Task objective ->
Every entry should be duplicated verbatim, and no picture may appear in the copy.

(Document structure recognition data)
■ ■ ■ ■ ■

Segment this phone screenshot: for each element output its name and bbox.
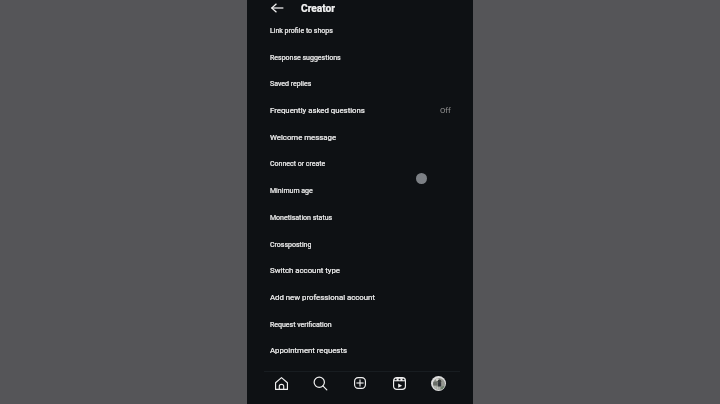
button[interactable]: Request verification <box>247 311 473 338</box>
staticText: Saved replies <box>270 80 312 88</box>
button[interactable]: Monetisation status <box>247 204 473 231</box>
button[interactable]: Link profile to shops <box>247 17 473 44</box>
staticText: Connect or create <box>270 160 326 168</box>
button[interactable]: Add new professional account <box>247 284 473 311</box>
button[interactable]: Reels <box>386 370 412 396</box>
button[interactable]: Frequently asked questions <box>247 97 473 124</box>
staticText: Frequently asked questions <box>270 106 365 115</box>
staticText: Switch account type <box>270 266 340 275</box>
button[interactable]: Saved replies <box>247 70 473 97</box>
button[interactable]: Profile <box>425 370 451 396</box>
button[interactable]: Switch account type <box>247 257 473 284</box>
staticText: Crossposting <box>270 241 312 249</box>
button[interactable]: Crossposting <box>247 231 473 258</box>
staticText: Welcome message <box>270 133 337 142</box>
button[interactable]: Connect or create <box>247 150 473 177</box>
staticText: Request verification <box>270 321 332 329</box>
staticText: Appointment requests <box>270 346 347 355</box>
staticText: Link profile to shops <box>270 27 333 35</box>
staticText: Monetisation status <box>270 214 333 222</box>
staticText: Add new professional account <box>270 293 375 302</box>
staticText: Response suggestions <box>270 54 341 62</box>
button[interactable]: Search <box>307 370 333 396</box>
button[interactable]: Back <box>265 0 289 19</box>
button[interactable]: Minimum age <box>247 177 473 204</box>
staticText: Minimum age <box>270 187 313 195</box>
staticText: Creator <box>301 3 336 15</box>
button[interactable]: Appointment requests <box>247 337 473 364</box>
button[interactable]: Response suggestions <box>247 44 473 71</box>
button[interactable]: Welcome message <box>247 124 473 151</box>
button[interactable]: Create <box>347 370 373 396</box>
button[interactable]: Home <box>268 370 294 396</box>
staticText: Off <box>440 106 451 115</box>
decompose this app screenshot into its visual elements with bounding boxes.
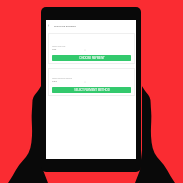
other: Back (47, 24, 50, 27)
staticText: Visa (52, 48, 57, 51)
staticText: Select card type (52, 45, 66, 47)
staticText: Select the payment (54, 24, 76, 27)
staticText: Card (52, 80, 57, 83)
button[interactable]: SELECT PAYMENT METHOD (52, 87, 131, 93)
button[interactable]: Back (46, 20, 136, 30)
button[interactable]: CHOOSE PAYMENT (52, 55, 131, 61)
staticText: SELECT PAYMENT METHOD (74, 88, 110, 92)
staticText: CHOOSE PAYMENT (79, 56, 105, 60)
staticText: Select payment method (52, 77, 73, 79)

■ ■ ■ ■ ■

Your solution ->
Segment this phone screenshot: for each element output its name and bbox.
button[interactable]: Request verification <box>247 311 473 338</box>
staticText: Saved replies <box>270 80 312 88</box>
button[interactable]: Monetisation status <box>247 204 473 231</box>
button[interactable]: Link profile to shops <box>247 17 473 44</box>
staticText: Connect or create <box>270 160 326 168</box>
button[interactable]: Add new professional account <box>247 284 473 311</box>
button[interactable]: Reels <box>386 370 412 396</box>
button[interactable]: Frequently asked questions <box>247 97 473 124</box>
staticText: Frequently asked questions <box>270 106 365 115</box>
staticText: Switch account type <box>270 266 340 275</box>
button[interactable]: Saved replies <box>247 70 473 97</box>
button[interactable]: Profile <box>425 370 451 396</box>
button[interactable]: Switch account type <box>247 257 473 284</box>
staticText: Crossposting <box>270 241 312 249</box>
button[interactable]: Crossposting <box>247 231 473 258</box>
staticText: Welcome message <box>270 133 337 142</box>
button[interactable]: Connect or create <box>247 150 473 177</box>
staticText: Request verification <box>270 321 332 329</box>
staticText: Appointment requests <box>270 346 347 355</box>
staticText: Link profile to shops <box>270 27 333 35</box>
staticText: Monetisation status <box>270 214 333 222</box>
staticText: Add new professional account <box>270 293 375 302</box>
staticText: Response suggestions <box>270 54 341 62</box>
button[interactable]: Search <box>307 370 333 396</box>
button[interactable]: Back <box>265 0 289 19</box>
button[interactable]: Minimum age <box>247 177 473 204</box>
staticText: Minimum age <box>270 187 313 195</box>
staticText: Creator <box>301 3 336 15</box>
button[interactable]: Appointment requests <box>247 337 473 364</box>
button[interactable]: Response suggestions <box>247 44 473 71</box>
button[interactable]: Welcome message <box>247 124 473 151</box>
button[interactable]: Create <box>347 370 373 396</box>
button[interactable]: Home <box>268 370 294 396</box>
staticText: Off <box>440 106 451 115</box>
decompose this app screenshot into its visual elements with bounding boxes.
other: Back (47, 24, 50, 27)
staticText: Visa (52, 48, 57, 51)
staticText: Select card type (52, 45, 66, 47)
staticText: Select the payment (54, 24, 76, 27)
staticText: Card (52, 80, 57, 83)
button[interactable]: SELECT PAYMENT METHOD (52, 87, 131, 93)
button[interactable]: Back (46, 20, 136, 30)
button[interactable]: CHOOSE PAYMENT (52, 55, 131, 61)
staticText: SELECT PAYMENT METHOD (74, 88, 110, 92)
staticText: CHOOSE PAYMENT (79, 56, 105, 60)
staticText: Select payment method (52, 77, 73, 79)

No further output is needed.